Items listed in a dataset:

>>>

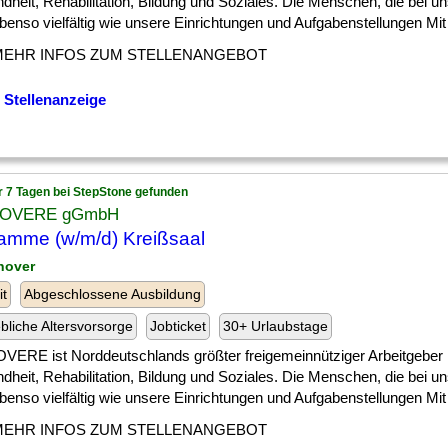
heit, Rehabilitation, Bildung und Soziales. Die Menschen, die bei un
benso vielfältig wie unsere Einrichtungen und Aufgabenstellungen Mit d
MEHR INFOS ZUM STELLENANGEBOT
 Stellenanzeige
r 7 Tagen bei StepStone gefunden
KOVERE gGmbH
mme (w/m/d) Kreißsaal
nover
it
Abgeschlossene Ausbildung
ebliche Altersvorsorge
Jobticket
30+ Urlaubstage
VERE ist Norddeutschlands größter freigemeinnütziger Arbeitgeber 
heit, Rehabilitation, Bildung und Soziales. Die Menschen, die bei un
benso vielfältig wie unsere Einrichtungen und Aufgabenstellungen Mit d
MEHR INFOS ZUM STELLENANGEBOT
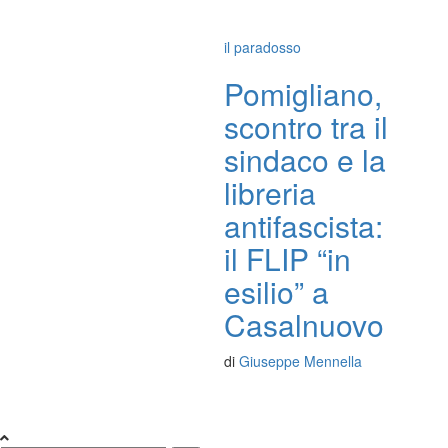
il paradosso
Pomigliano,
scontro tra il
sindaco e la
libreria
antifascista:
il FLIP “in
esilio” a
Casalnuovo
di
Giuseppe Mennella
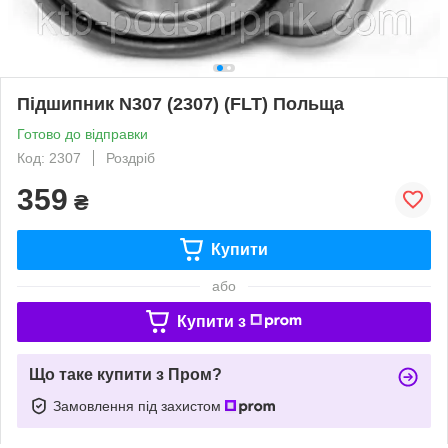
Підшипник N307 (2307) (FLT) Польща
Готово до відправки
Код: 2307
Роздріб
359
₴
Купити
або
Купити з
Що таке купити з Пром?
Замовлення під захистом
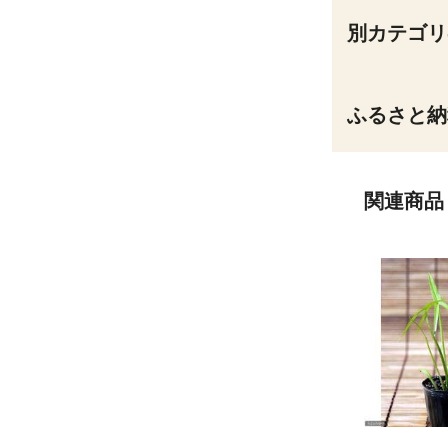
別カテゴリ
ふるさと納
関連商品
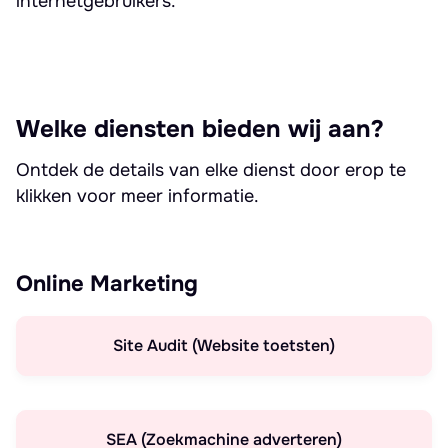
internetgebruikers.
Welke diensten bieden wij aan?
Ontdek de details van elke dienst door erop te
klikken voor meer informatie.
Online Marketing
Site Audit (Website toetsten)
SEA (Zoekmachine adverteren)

<<<
>>>

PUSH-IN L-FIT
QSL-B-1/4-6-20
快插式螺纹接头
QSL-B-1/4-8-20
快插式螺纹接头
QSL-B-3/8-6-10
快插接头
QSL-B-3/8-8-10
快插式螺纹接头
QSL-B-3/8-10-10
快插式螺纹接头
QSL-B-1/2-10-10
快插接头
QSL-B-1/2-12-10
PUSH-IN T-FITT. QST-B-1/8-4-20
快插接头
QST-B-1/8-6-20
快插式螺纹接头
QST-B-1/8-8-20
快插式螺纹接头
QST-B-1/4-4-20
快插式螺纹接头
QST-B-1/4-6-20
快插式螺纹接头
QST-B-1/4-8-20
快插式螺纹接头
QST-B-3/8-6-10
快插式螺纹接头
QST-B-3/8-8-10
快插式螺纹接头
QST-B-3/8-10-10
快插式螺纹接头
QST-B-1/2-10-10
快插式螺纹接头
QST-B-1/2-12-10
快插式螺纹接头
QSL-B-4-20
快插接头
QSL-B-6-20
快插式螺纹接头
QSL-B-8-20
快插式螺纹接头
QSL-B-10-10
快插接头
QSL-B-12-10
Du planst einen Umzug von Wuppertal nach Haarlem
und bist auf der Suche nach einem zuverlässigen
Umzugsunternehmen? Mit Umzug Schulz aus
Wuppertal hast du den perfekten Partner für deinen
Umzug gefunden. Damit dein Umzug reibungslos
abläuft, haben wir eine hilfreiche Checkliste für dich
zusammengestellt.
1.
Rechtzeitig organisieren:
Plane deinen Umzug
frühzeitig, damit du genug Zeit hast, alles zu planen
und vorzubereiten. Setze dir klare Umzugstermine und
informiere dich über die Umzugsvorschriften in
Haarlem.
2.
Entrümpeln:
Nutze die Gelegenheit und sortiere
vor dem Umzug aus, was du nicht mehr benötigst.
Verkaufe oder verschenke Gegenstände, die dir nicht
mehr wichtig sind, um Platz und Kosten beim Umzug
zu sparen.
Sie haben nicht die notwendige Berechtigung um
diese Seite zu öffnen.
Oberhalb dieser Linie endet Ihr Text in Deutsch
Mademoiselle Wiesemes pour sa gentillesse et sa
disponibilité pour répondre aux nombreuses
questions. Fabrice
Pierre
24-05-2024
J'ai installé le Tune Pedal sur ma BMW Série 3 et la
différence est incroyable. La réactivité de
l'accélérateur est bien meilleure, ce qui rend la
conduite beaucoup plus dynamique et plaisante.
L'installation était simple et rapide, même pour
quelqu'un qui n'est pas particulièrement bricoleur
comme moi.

<<<

— How to complete this task —
Which lines of the data contain the string "PUSH"? Copy each one.

— Exercise response —
PUSH-IN L-FIT
PUSH-IN T-FITT. QST-B-1/8-4-20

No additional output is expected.